● Exercise goal: Going through the listing below, work out how many lines include "supply" and give that number by itself.

● Information provided:
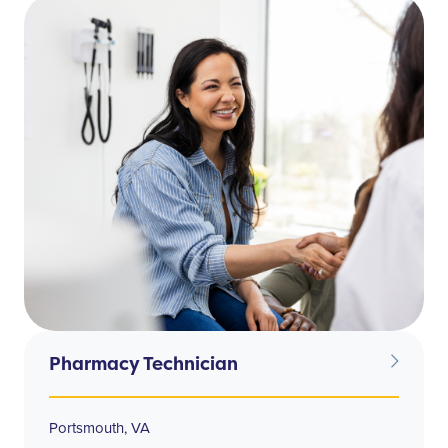
Pharmacy Technician
Portsmouth, VA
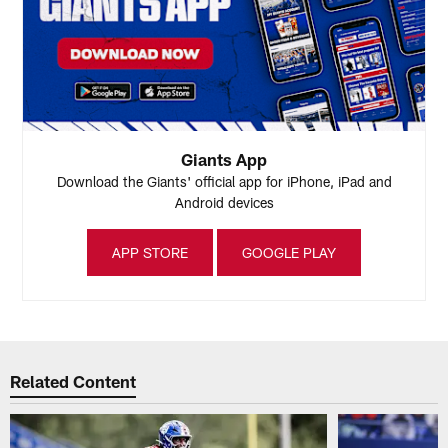
Giants App
Download the Giants' official app for iPhone, iPad and
Android devices
APP STORE
GOOGLE PLAY
Related Content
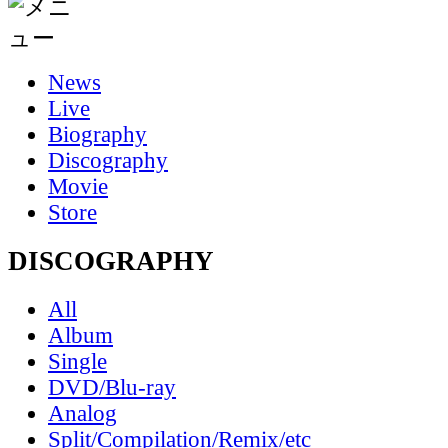
News
Live
Biography
Discography
Movie
Store
DISCOGRAPHY
All
Album
Single
DVD/Blu-ray
Analog
Split/Compilation/Remix/etc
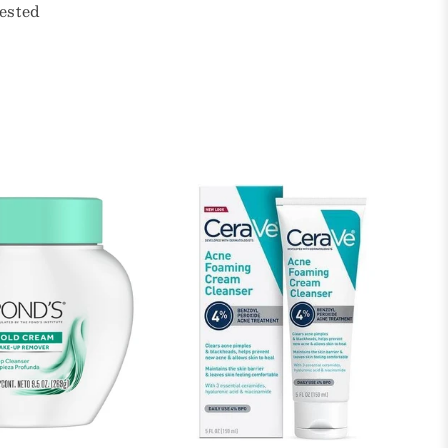
ested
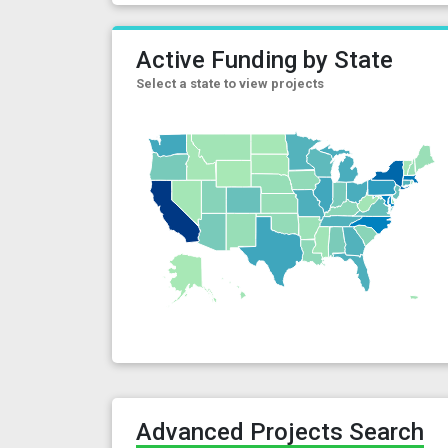
Active Funding by State
Select a state to view projects
Advanced Projects Search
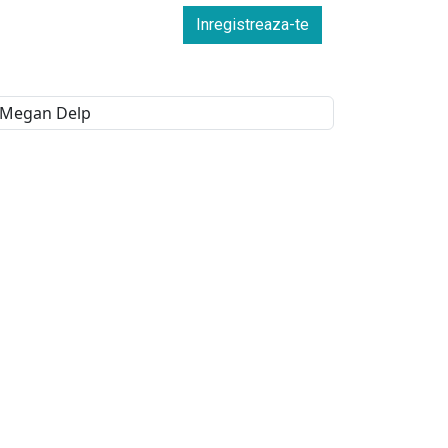
Inregistreaza-te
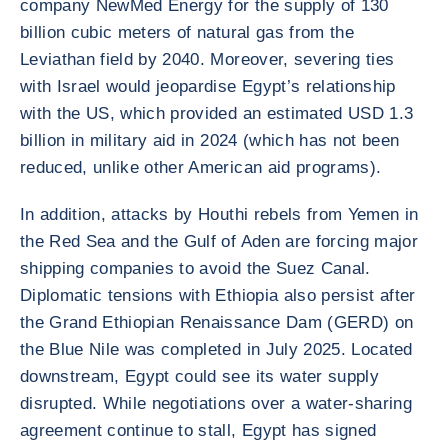
company NewMed Energy for the supply of 130
billion cubic meters of natural gas from the
Leviathan field by 2040. Moreover, severing ties
with Israel would jeopardise Egypt’s relationship
with the US, which provided an estimated USD 1.3
billion in military aid in 2024 (which has not been
reduced, unlike other American aid programs).
In addition, attacks by Houthi rebels from Yemen in
the Red Sea and the Gulf of Aden are forcing major
shipping companies to avoid the Suez Canal.
Diplomatic tensions with Ethiopia also persist after
the Grand Ethiopian Renaissance Dam (GERD) on
the Blue Nile was completed in July 2025. Located
downstream, Egypt could see its water supply
disrupted. While negotiations over a water-sharing
agreement continue to stall, Egypt has signed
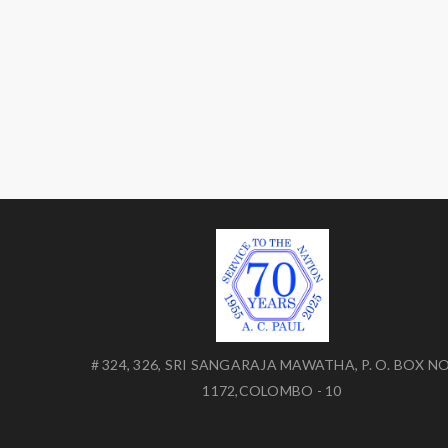
# 324, 326, SRI SANGARAJA MAWATHA, P. O. BOX NO
1172,COLOMBO - 10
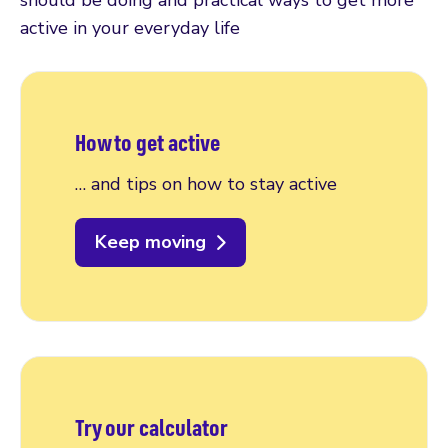
should be doing and practical ways to get more
active in your everyday life
How to get active
… and tips on how to stay active
Keep moving
Try our calculator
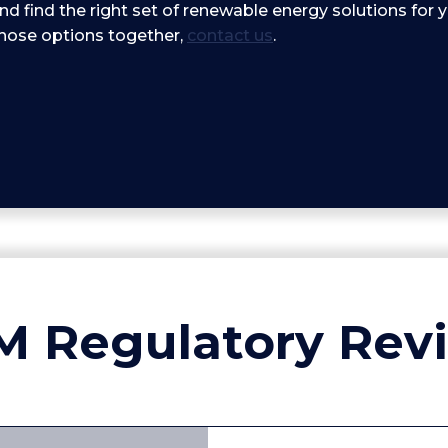
nd find the right set of renewable energy solutions for 
those options together,
contact us
.
M Regulatory Rev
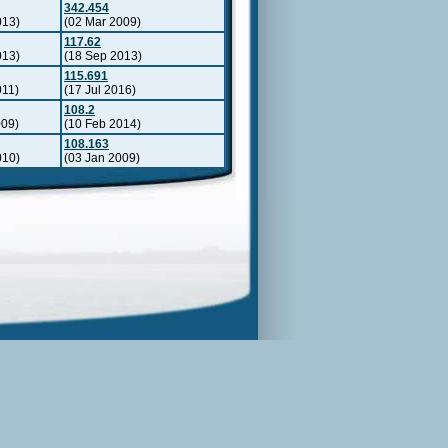
342.454
013)
(02 Mar 2009)
117.62
013)
(18 Sep 2013)
115.691
011)
(17 Jul 2016)
108.2
009)
(10 Feb 2014)
108.163
010)
(03 Jan 2009)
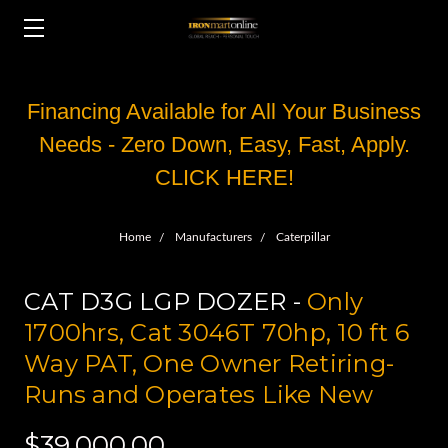
Financing Available for All Your Business
Needs - Zero Down, Easy, Fast, Apply.
CLICK HERE!
Home
Manufacturers
Caterpillar
CAT D3G LGP DOZER -
Only
1700hrs, Cat 3046T 70hp, 10 ft 6
Way PAT, One Owner Retiring-
Runs and Operates Like New
$39,000.00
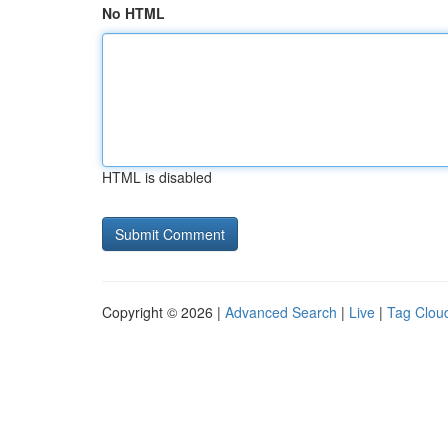
No HTML
HTML is disabled
Copyright © 2026 |
Advanced Search
|
Live
|
Tag Clou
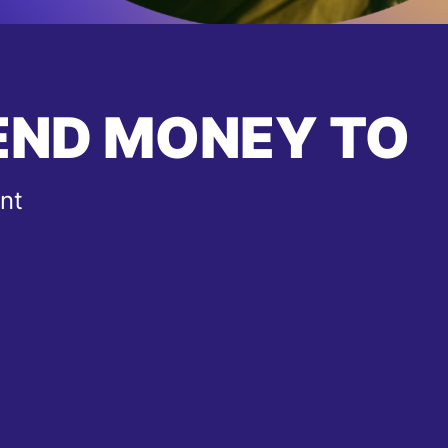
END MONEY TO
nt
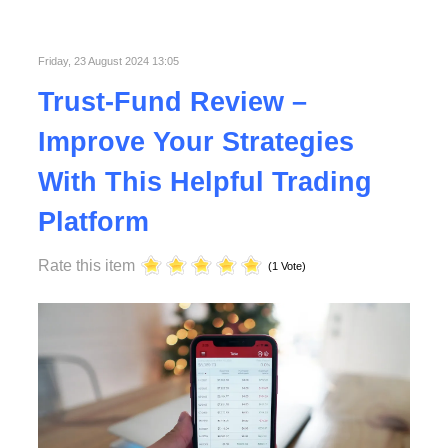
Published in
Technology
Read More
Friday, 23 August 2024 13:05
Trust-Fund Review –
Improve Your Strategies
With This Helpful Trading
Platform
Rate this item
(1 Vote)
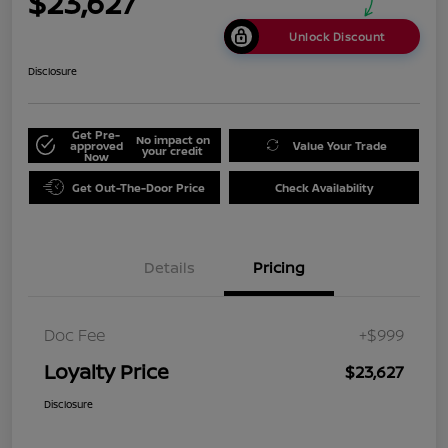
$23,627
Unlock Discount
Disclosure
Get Pre-
No impact on
approved
Value Your Trade
your credit
Now
Get Out-The-Door Price
Check Availability
Details
Pricing
Doc Fee
+$999
Loyalty Price
$23,627
Disclosure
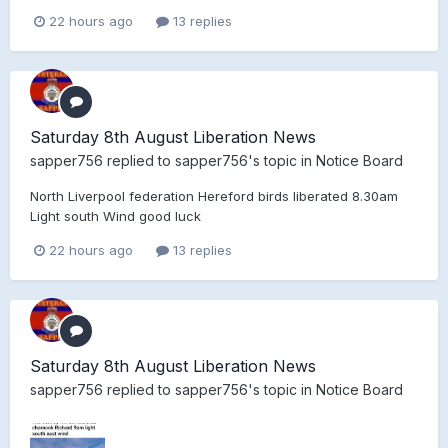
22 hours ago
13 replies
Saturday 8th August Liberation News
sapper756
replied to
sapper756
's topic in
Notice Board
North Liverpool federation Hereford birds liberated 8.30am
Light south Wind good luck
22 hours ago
13 replies
Saturday 8th August Liberation News
sapper756
replied to
sapper756
's topic in
Notice Board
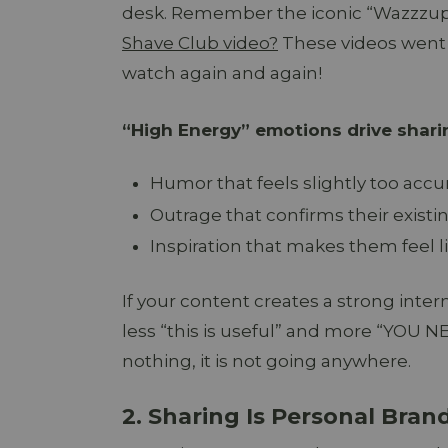
desk. Remember the iconic “Wazzzu
Shave Club video?
These videos went 
watch again and again!
“High Energy” emotions drive shari
Humor that feels slightly too accu
Outrage that confirms their existin
Inspiration that makes them feel li
If your content creates a strong intern
less “this is useful” and more “YOU N
nothing, it is not going anywhere.
2. Sharing Is Personal Bran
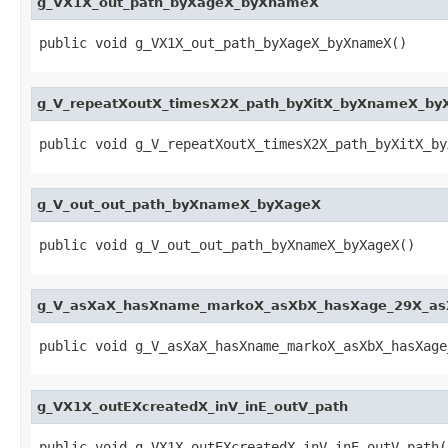
g_VX1X_out_path_byXageX_byXnameX
public void g_VX1X_out_path_byXageX_byXnameX()
g_V_repeatXoutX_timesX2X_path_byXitX_byXnameX_by
public void g_V_repeatXoutX_timesX2X_path_byXitX_by
g_V_out_out_path_byXnameX_byXageX
public void g_V_out_out_path_byXnameX_byXageX()
g_V_asXaX_hasXname_markoX_asXbX_hasXage_29X_as
public void g_V_asXaX_hasXname_markoX_asXbX_hasXage
g_VX1X_outEXcreatedX_inV_inE_outV_path
public void g_VX1X_outEXcreatedX_inV_inE_outV_path(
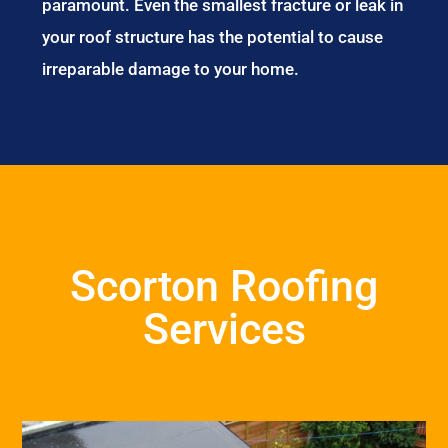
paramount. Even the smallest fracture or leak in
your roof structure has the potential to cause
irreparable damage to your home.
Scorton Roofing
Services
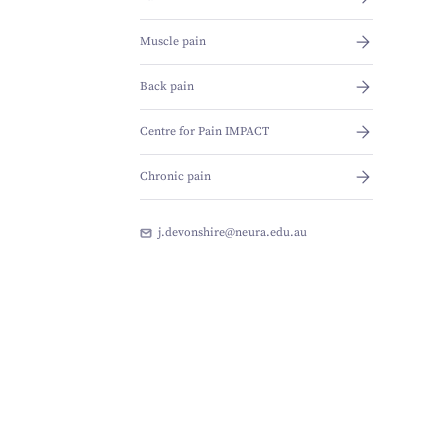
Muscle pain
Back pain
Centre for Pain IMPACT
Chronic pain
j.devonshire@neura.edu.au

● Solution for this exercise: 2